Raines climbed out, rain spotting his jacket, and joined them without a word.

Together, the three of them moved toward the gravel drive, the drizzle soaking into their hair and clothes.

The only sounds were the muted crunch of their boots and the patter of rain through the overgrowth.

“Hold up,” Garrett murmured, raising a hand.

He crouched slightly, scanning the edge of the path. His attention landed on a small black device tucked inside a tangle of shrubs. A motion sensor, its tiny light winking red. He followed the line of its coverage, then swept his gaze wider.

“There,” he pointed, low and sharp. Another sensor, positioned to overlap the first.

He lifted the binoculars again, training them on the eaves of the house. The drizzle blurred the lenses for a moment before he wiped them clean with the edge of his sleeve. Then he saw them. Security cameras, three at least, mounted in different angles, each one watching.

He lowered the binoculars, his jaw tightening. “Hell of a lot of security for an old country place.”

Raines studied the setup with a grim look. “Any way past those without lighting the place up like a Christmas tree?”

“Maybe,” Garrett answered.

He jogged back through the drizzle toward the SUV, yanked open the rear compartment, and pulled out the small black jammer box he kept in his gear kit. When he returned, he held it up for them to see.

“Not foolproof,” Garrett explained. “Depends on the system. It might block the sensors, but the cameras could still be running.”

Raines gave a nod, considering. “Then, we do it smart. I’ll do a knock on the door, badge in hand, and see who answers. You two circle around back. If someone’s thinking of bolting, you’ll be waiting.”

Garrett exchanged a look with Isla. Her hair was plastered to her cheek from the drizzle, eyes sharp and steady despite the tension.

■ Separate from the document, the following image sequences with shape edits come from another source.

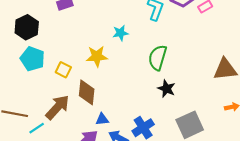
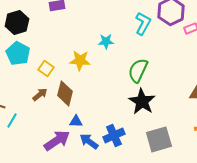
black star: (166, 89) -> (142, 101), size x1.5
brown arrow: (58, 107) -> (40, 94), moved, size x0.6
cyan line: (37, 128) -> (12, 120), turned -35

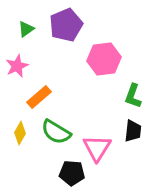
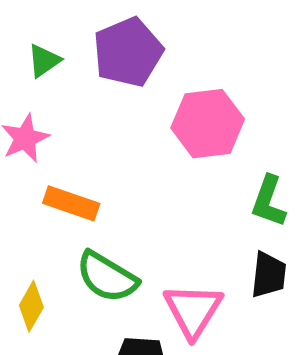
orange rectangle: (39, 97) -> (71, 203), turned 60
yellow diamond: (20, 133) -> (31, 306), moved

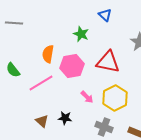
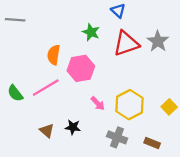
red triangle: (108, 62) -> (126, 43), moved, turned -30
green semicircle: (13, 70) -> (15, 93), moved

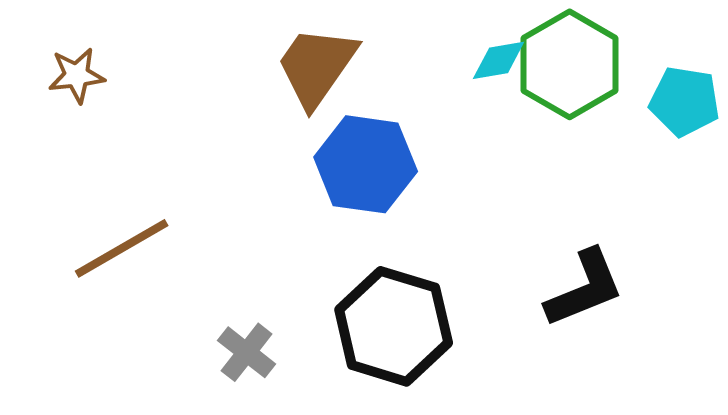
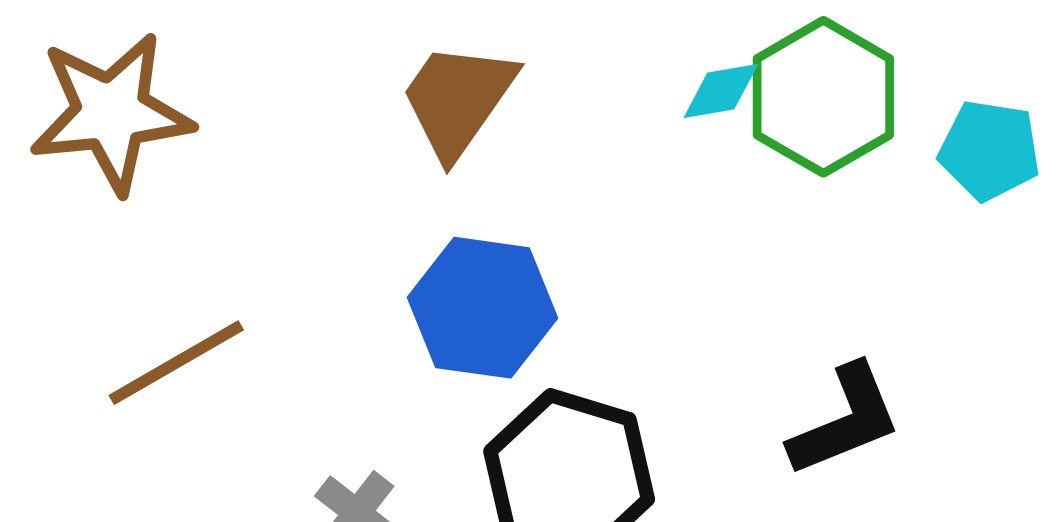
brown star: (77, 75) -> (111, 113), size x2.0
blue hexagon: (366, 164) -> (482, 308), moved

She nodded.

“Works for me,” Garrett said, clipping the jammer to his belt and powering it on. “Let’s make sure no one slips through the cracks.”

Raines adjusted his jacket, his voice low and even. “All right then. Let’s see what’s behind those curtains.”

Raines moved steadily up the gravel drive, his figure a dark silhouette against the glow of the porch light.

Garrett motioned to Isla, and together they cut into the thick brush lining the drive.

The shrubs clawed at their jackets as they pushed through, boots sinking into wet earth.

The drizzle slicked every leaf, dampening their movements but not enough to hide the crunch of branches underfoot.

They angled toward the rear of the house, keeping low. Through the shifting shadows Garrett caught a flicker of movement in the backyard. He tightened his grip on his weapon and picked up his pace, Isla matching him stride for stride.

They were within twenty yards when all hell broke loose.

A deafening roar split the air as the house ignited into a fireball, flames bursting through windows and tearing into the sky.